Someone spoke about this to me only last week as it happens and they suggest that what may happen is that all monies may be "repatriated" to the currency of their "owner's" nationality.

This is rank speculation and without any foundation that I could seem but it would be interesting to learn more.


----------



## rekhib (17 Nov 2011)

Hi ClubMan, sorry for the confusion. Neither, necessarily. A bank with French IBANs, i.e. HSBC aren't French but they have French IBANs. Rabo aren't Irish but they have Irish IBANs. So, in the event of a break-up, the currency would be converted to the national currency of wherever your IBAN falls. When I say 'French' euro, I mean EUR in a French bank a/c but it doesn't have to be a French bank.


----------



## shnaek (17 Nov 2011)

onq said:


> Someone spoke about this to me only last week as it happens and they suggest that what may happen is that all monies may be "repatriated" to the currency of their "owner's" nationality.
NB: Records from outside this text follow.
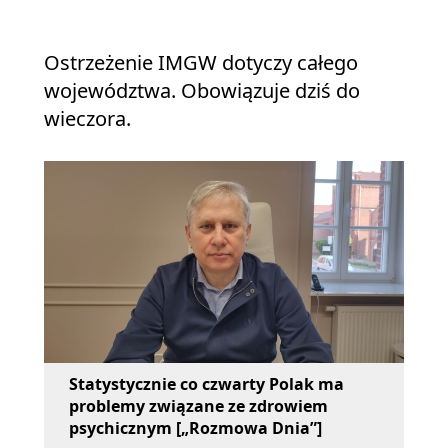
Ostrzeżenie IMGW dotyczy całego
województwa. Obowiązuje dziś do
wieczora.
Statystycznie co czwarty Polak ma
problemy związane ze zdrowiem
psychicznym [„Rozmowa Dnia”]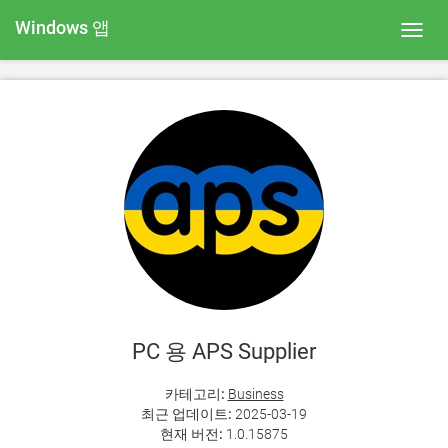
Windows 앱
Toggl
navig
PC 용 APS Supplier
카테고리:
Business
최근 업데이트:
2025-03-19
현재 버전:
1.0.15875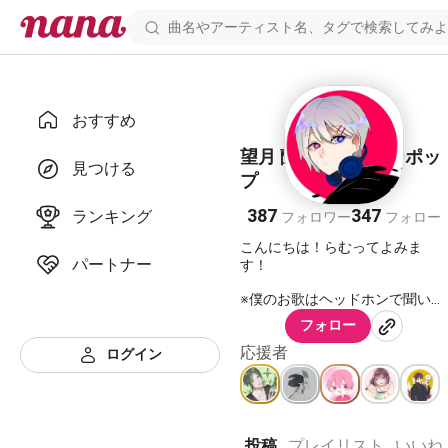
おすすめ
望月 蘭夢@チェリーポッ
見つける
プ
387
347
ランキング
フォロワー
フォロー
こんにちは！らむってよみま
パートナー
す！
※僕のお歌はヘッドホンで聞いて
くれたら嬉しいな🎧
フォロー
応援者
ログイン
リポスト常習犯です。
歌が好き。演技も好き。
投稿
プレイリスト
いいね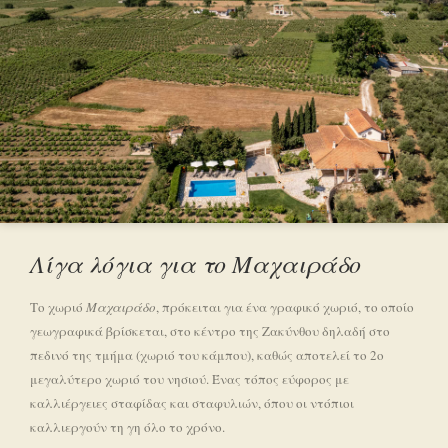
Λίγα λόγια για το Μαχαιράδο
Το χωριό
Μαχαιράδο
, πρόκειται για ένα γραφικό χωριό, το οποίο
γεωγραφικά βρίσκεται, στο κέντρο της Ζακύνθου δηλαδή στο
πεδινό της τμήμα (χωριό του κάμπου), καθώς αποτελεί το 2ο
μεγαλύτερο χωριό του νησιού. Ένας τόπος εύφορος με
καλλιέργειες σταφίδας και σταφυλιών, όπου οι ντόπιοι
καλλιεργούν τη γη όλο το χρόνο.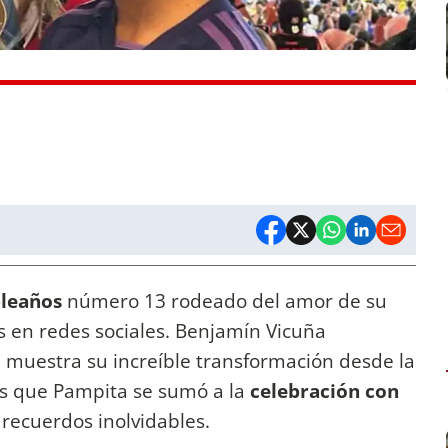
leaños
número 13 rodeado del amor de su
s en redes sociales. Benjamín Vicuña
muestra su increíble transformación desde la
ras que Pampita se sumó a la
celebración con
 recuerdos inolvidables.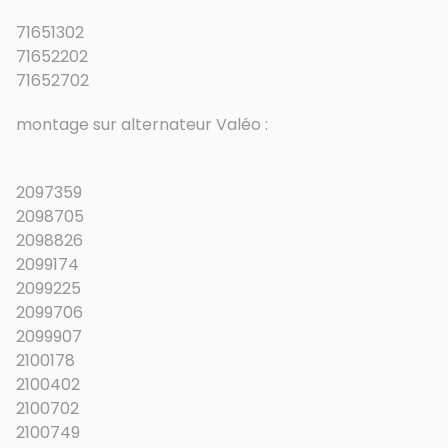
71651302
71652202
71652702
montage sur alternateur Valéo :
2097359
2098705
2098826
2099174
2099225
2099706
2099907
2100178
2100402
2100702
2100749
Couldn't be done by nationality. It'd have to be done by residency. And what date would they use to determine residency? Perhaps the date of the conversion itself. But what about corporate accounts? And why punish the saver and save the borrower? Whatever way this plays out, best to have a top financial advisor on speed dial.


----------



## rekhib (17 Nov 2011)

Interesting idea on the repatriation. I think there's a big logistical headache there. What happens if I'm Irish and I have only 1 bank a/c located in Germany. Where would they repatriate the money to? Could it come to you being forced to open a 'home' bank a/c, eeek, scary. Can you find that idea referenced in the media onq?


----------



## ClubMan (17 Nov 2011)

rekhib said:


> So, in the event of a break-up, the currency would be converted to the national currency of wherever your IBAN falls.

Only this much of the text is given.